0👍
first of all, I need to correct myself, dispatch is an action, it is asynchronous, so you’re correct to use promises with them. (I’m used to mapping actions, so I don’t see them much)
anyway, the point of promises was to alleviate the “callback hell”. so if your structure is nested like this:
- action
- action
- action
- action
- action
- action
you’re defeating the point of using a promise in the first place.

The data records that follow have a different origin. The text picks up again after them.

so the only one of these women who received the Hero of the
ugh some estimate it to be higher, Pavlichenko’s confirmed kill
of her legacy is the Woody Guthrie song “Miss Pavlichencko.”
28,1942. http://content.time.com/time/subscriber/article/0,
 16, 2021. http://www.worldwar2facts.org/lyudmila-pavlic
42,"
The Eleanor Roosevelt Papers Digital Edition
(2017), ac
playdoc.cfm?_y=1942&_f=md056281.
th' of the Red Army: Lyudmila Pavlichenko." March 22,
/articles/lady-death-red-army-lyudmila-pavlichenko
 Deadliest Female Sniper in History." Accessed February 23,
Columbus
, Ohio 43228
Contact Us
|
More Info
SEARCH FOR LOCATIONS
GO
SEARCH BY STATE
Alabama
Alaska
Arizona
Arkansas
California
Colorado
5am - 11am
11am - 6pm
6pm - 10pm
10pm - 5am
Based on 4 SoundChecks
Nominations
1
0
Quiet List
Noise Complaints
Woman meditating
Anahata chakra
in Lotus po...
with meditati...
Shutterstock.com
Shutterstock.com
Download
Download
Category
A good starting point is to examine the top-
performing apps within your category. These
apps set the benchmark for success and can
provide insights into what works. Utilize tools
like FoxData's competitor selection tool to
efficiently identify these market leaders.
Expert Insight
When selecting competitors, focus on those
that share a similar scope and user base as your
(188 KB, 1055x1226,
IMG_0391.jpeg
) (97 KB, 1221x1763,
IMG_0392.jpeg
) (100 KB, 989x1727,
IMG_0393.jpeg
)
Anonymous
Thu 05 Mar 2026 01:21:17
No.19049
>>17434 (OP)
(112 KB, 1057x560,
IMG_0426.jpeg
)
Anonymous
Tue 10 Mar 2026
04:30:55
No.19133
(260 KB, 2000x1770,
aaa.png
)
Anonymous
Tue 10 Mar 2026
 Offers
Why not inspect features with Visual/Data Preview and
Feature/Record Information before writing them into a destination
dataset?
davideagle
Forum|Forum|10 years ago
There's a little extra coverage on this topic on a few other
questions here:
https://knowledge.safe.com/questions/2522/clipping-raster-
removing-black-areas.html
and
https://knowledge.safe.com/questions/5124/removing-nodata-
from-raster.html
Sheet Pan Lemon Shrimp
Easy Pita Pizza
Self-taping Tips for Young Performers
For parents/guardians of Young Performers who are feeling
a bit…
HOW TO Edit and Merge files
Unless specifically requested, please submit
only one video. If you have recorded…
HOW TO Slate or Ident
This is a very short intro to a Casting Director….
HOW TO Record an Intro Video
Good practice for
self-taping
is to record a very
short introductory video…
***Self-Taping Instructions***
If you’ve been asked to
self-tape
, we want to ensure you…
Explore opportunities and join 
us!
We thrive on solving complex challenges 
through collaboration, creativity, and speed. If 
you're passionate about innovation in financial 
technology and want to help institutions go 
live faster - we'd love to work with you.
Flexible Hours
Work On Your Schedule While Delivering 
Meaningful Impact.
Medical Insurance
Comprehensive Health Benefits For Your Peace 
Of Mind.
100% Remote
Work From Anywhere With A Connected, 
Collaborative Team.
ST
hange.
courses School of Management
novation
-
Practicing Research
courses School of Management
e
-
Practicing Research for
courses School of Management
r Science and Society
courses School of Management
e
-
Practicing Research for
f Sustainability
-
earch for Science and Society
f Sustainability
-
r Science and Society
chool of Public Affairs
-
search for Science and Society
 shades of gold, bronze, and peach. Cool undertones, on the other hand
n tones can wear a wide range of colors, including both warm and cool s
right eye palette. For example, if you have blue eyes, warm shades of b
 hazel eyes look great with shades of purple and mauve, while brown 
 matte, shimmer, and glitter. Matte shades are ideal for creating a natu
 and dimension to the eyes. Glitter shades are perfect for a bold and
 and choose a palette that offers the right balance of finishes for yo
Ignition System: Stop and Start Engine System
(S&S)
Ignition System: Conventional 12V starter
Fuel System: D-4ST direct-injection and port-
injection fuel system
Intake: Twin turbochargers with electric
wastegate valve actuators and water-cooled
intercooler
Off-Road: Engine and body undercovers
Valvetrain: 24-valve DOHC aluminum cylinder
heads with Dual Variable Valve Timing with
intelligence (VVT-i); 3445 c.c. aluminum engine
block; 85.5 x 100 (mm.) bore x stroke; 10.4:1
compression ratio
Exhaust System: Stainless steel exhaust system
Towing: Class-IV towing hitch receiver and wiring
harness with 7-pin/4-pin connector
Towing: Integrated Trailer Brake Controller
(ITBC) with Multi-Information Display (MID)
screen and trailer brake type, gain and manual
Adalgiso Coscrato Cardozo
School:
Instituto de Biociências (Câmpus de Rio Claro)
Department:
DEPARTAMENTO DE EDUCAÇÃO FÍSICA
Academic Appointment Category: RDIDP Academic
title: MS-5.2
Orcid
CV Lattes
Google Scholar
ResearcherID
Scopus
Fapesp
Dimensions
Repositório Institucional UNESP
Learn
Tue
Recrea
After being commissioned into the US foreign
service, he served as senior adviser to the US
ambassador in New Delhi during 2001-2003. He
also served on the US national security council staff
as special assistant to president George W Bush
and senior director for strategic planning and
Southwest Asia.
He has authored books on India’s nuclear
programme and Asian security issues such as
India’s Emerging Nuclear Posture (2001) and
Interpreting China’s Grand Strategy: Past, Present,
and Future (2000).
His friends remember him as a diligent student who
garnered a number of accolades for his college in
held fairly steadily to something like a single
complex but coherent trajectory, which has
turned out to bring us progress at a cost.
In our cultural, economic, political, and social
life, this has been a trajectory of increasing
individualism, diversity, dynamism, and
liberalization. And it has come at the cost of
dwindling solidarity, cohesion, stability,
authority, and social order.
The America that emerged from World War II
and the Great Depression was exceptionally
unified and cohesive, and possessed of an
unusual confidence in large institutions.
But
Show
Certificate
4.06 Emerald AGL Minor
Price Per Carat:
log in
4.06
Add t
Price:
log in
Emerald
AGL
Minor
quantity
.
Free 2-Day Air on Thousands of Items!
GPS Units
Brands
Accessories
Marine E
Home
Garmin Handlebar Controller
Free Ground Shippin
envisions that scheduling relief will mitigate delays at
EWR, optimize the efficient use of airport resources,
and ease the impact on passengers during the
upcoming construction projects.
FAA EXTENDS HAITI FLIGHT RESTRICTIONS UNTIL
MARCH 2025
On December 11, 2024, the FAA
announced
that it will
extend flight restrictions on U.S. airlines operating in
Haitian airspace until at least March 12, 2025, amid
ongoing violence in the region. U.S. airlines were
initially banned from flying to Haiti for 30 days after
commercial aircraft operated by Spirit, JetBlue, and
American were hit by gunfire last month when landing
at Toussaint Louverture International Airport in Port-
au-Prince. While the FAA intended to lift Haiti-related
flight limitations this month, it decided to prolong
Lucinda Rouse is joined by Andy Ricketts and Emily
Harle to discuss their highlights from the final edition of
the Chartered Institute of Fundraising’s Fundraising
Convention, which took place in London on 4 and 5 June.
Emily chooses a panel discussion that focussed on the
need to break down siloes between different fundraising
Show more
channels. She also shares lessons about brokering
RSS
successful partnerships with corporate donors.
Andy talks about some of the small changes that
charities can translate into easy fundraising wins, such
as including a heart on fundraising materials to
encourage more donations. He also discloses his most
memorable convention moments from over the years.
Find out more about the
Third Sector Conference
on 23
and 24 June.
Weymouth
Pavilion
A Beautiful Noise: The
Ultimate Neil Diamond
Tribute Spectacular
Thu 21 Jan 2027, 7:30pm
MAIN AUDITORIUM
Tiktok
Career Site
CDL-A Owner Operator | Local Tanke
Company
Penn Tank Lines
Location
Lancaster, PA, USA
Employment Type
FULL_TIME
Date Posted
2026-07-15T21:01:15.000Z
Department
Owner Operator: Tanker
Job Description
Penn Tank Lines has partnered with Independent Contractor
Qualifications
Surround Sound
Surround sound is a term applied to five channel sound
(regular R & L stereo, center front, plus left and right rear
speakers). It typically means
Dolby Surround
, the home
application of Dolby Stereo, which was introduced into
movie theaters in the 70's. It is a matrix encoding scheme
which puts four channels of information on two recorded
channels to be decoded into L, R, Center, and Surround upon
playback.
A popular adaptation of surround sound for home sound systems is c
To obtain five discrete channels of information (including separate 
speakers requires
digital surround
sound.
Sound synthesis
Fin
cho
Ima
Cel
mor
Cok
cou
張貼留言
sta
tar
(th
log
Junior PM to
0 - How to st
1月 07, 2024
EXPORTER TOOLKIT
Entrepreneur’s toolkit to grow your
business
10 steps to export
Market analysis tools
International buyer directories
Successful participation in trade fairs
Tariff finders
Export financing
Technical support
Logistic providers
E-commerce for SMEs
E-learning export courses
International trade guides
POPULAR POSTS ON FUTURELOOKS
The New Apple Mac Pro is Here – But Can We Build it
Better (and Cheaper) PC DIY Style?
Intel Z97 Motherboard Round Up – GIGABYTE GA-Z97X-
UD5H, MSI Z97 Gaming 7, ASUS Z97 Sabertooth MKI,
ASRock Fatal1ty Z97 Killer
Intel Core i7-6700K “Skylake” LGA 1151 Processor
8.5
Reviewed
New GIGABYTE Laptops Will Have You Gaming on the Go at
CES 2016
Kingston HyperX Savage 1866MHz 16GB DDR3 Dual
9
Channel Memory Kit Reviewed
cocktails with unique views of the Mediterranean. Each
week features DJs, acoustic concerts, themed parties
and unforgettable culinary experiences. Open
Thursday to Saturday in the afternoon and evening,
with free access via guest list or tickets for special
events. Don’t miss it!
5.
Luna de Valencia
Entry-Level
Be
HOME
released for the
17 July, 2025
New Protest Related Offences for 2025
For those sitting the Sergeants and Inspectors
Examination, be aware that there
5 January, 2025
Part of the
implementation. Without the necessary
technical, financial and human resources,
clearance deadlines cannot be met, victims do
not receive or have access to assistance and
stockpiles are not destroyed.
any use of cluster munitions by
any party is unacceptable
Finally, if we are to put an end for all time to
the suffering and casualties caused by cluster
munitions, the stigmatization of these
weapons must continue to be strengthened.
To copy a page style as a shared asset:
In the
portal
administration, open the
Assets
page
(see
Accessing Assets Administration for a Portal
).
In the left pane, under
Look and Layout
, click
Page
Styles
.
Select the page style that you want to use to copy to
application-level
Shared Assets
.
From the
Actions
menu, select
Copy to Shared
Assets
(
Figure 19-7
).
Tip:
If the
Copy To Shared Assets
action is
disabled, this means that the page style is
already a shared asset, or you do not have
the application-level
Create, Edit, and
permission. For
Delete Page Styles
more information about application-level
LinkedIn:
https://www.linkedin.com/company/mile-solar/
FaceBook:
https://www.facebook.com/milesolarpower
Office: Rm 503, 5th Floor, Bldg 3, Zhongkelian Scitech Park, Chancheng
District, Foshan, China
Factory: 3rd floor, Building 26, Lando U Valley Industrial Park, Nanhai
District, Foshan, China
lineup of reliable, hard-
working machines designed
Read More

Instead the point is to chain them in a readable fashion like so
- action
- action
- action
- action
actions: {
loadRoamingHistory: function loadRoamingHistory(context, roamingFilter): Promise<Array<RoamingHistoryEvent>> {
return store.dispatch('network/loadNetworks')
.then(() => {
return store.dispatch('country/loadCountries')
})
.then(() => {
return providerApi.loadRoamingHistory(roamingFilter)
})
.then(data => {
// read already loaded networks and countries from store
let networks = context.rootState.network.networks;
let countries = context.rootState.country.countries;
// .. some data processing using informations from
// networks and countries request, that are not allways available at this point..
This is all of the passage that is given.